Note: This bug is displayed in read-only format because the product is no longer active in Red Hat Bugzilla.

Bug 1108334

Summary:	[RFE] Disaster Recovery Plan for Hosted Engine
Product:	Red Hat Enterprise Virtualization Manager	Reporter:	James W. Mills <jamills>
Component:	RFEs	Assignee:	Scott Herold <sherold>
Status:	CLOSED DUPLICATE	QA Contact:	Shai Revivo <srevivo>
Severity:	medium	Docs Contact:
Priority:	medium
Version:	3.4.0	CC:	benglish, didi, jamills, lpeer, lveyde, mkalinin, rbalakri, sbonazzo, sherold, srevivo, stefano.stagnaro, stirabos, ykawada, ylavi
Target Milestone:	---	Keywords:	FutureFeature
Target Release:	---	Flags:	sherold: Triaged+ lsvaty: testing_plan_complete-
Hardware:	All
OS:	Linux
Whiteboard:
Fixed In Version:		Doc Type:	Enhancement
Doc Text:		Story Points:	---
Clone Of:		Environment:
Last Closed:	2017-05-29 13:50:31 UTC	Type:	Bug
Regression:	---	Mount Type:	---
Documentation:	---	CRM:
Verified Versions:		Category:	---
oVirt Team:	Integration	RHEL 7.3 requirements from Atomic Host:
Cloudforms Team:	---	Target Upstream Version:
Embargoed:
Bug Depends On:	1116469, 1232136
Bug Blocks:

Description James W. Mills 2014-06-11 18:08:07 UTC

Description of problem:  The introduction of hosted-engine really brought some needed HA functionality to the RHEV Manager.

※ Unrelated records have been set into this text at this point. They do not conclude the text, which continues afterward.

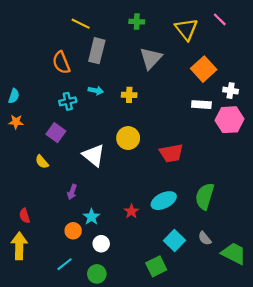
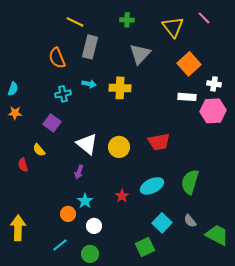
yellow cross: (129, 95) -> (120, 88), size x1.5
yellow circle: (128, 138) -> (119, 147), moved
purple arrow: (72, 192) -> (79, 172), moved
red semicircle: (25, 216) -> (23, 165), moved

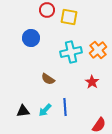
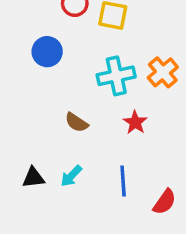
red star: (92, 82) -> (135, 122), moved
blue line: (65, 107) -> (123, 181), moved

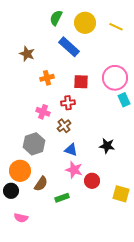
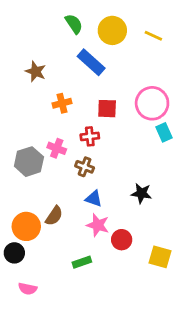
green semicircle: (56, 18) -> (74, 24), turned 119
brown cross: (64, 126) -> (85, 167), turned -32
gray hexagon: (34, 144) -> (29, 162), moved
brown semicircle: (41, 184) -> (54, 216), moved

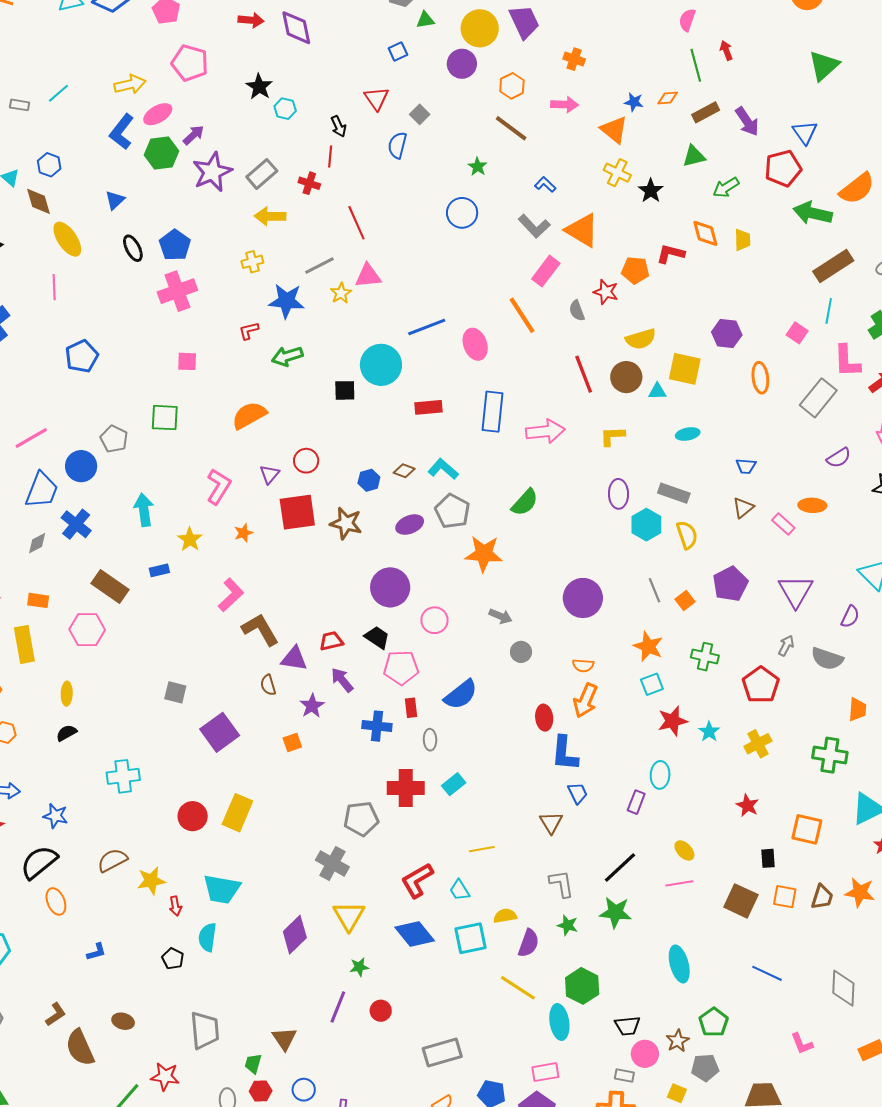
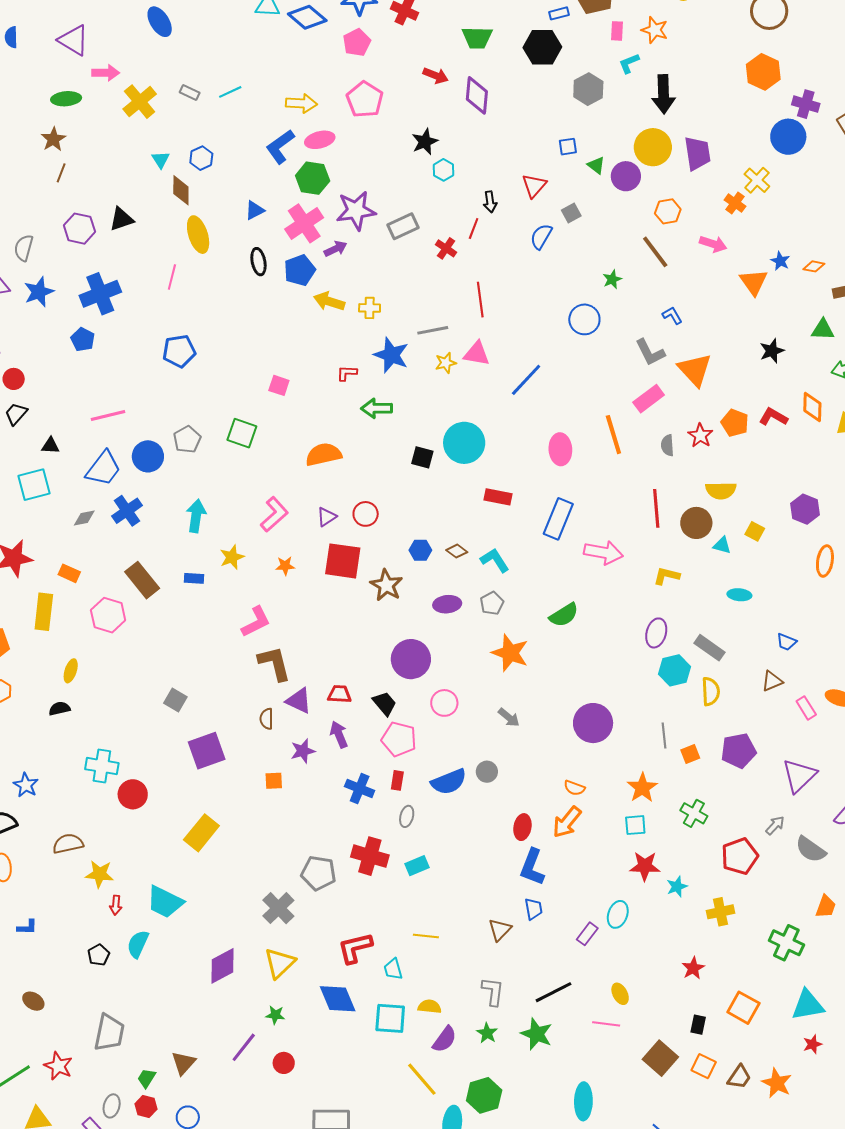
green triangle: (425, 20) -> (596, 165), moved, turned 30
purple arrow: (194, 135) -> (336, 249), moved
yellow cross: (617, 173) -> (757, 180), moved
yellow arrow: (270, 216) -> (329, 301), moved
pink cross: (177, 291) -> (304, 223), moved, turned -30
blue line: (427, 327) -> (526, 380), moved, turned -42
yellow square: (685, 369) -> (755, 531), size x0.6
gray pentagon: (452, 511) -> (492, 603), size x0.7
gray circle: (521, 652) -> (487, 772), moved
red circle: (193, 816) -> (133, 794), moved

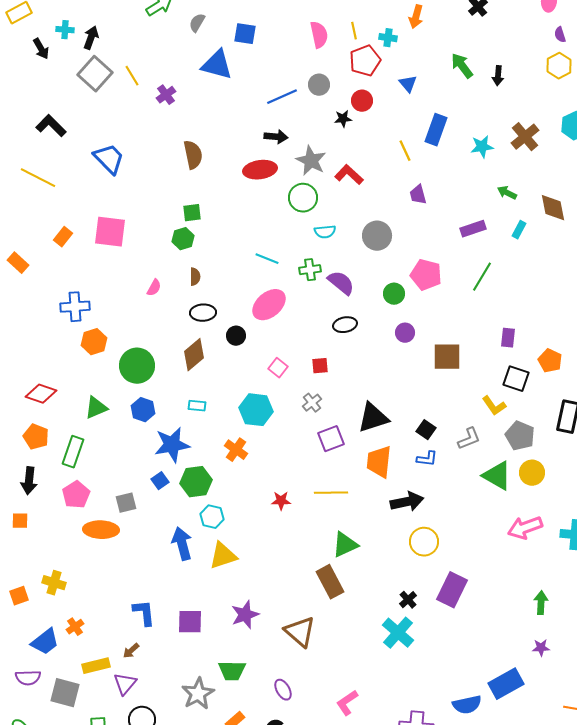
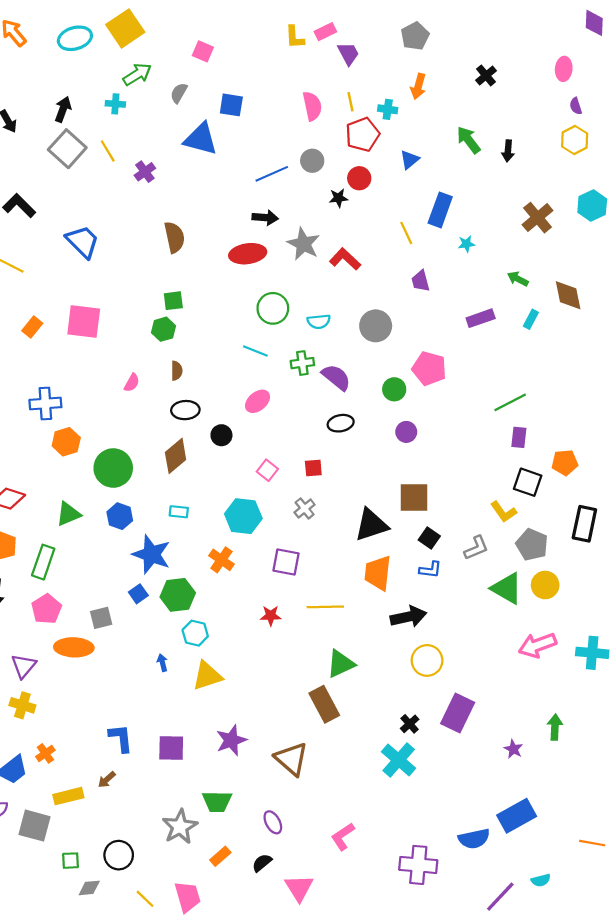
cyan cross: (65, 30) -> (115, 104), moved
blue triangle: (408, 84) -> (410, 160), turned 30
cyan star: (482, 147) -> (466, 244), moved, size x0.7
green circle: (303, 198) -> (273, 308), moved
green line: (482, 277) -> (510, 402), moved, turned 32
pink ellipse: (269, 305) -> (258, 401), size x0.7
brown square: (447, 357) -> (414, 498), moved
orange pentagon: (550, 361) -> (565, 463), turned -30
purple square: (331, 439) -> (286, 562), moved, turned 32
blue star: (172, 445) -> (151, 554), turned 30
blue arrow: (182, 544) -> (162, 663), size x0.5
purple star: (541, 648) -> (513, 749), moved, turned 30
purple triangle: (125, 684) -> (24, 666), moved

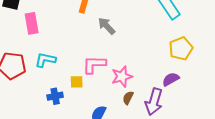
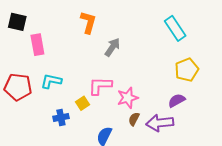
gray arrow: (107, 26) -> (112, 47), turned 78
yellow square: (77, 82) -> (82, 103), turned -32
purple arrow: (154, 102) -> (160, 123), turned 68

However, there is no disaster recovery plan, and this is already being brought up by customers.

Imagine a scenario where hosted engine is deployed on a rack of servers, and the server rack fails permanently.  We have no plan in place for a customer to re-deploy hosted engine.

My teammates and I have done some research and experimentation, and we have a rough article on recovering from a disaster of this nature here:

https://access.redhat.com/site/articles/912863

I would love to see hosted-engine incorporate the ability to:

* When an already defined local engine SD is detected, offer the ability to use the VM that exists there, in addition to either being a new "slave" host or destroying the contents of the share and beginning again

* When connecting to the database for the first time, detect and remove old host/VM configurations before adding the new ones.

These two changes would make disaster recovery much more approachable by the customer.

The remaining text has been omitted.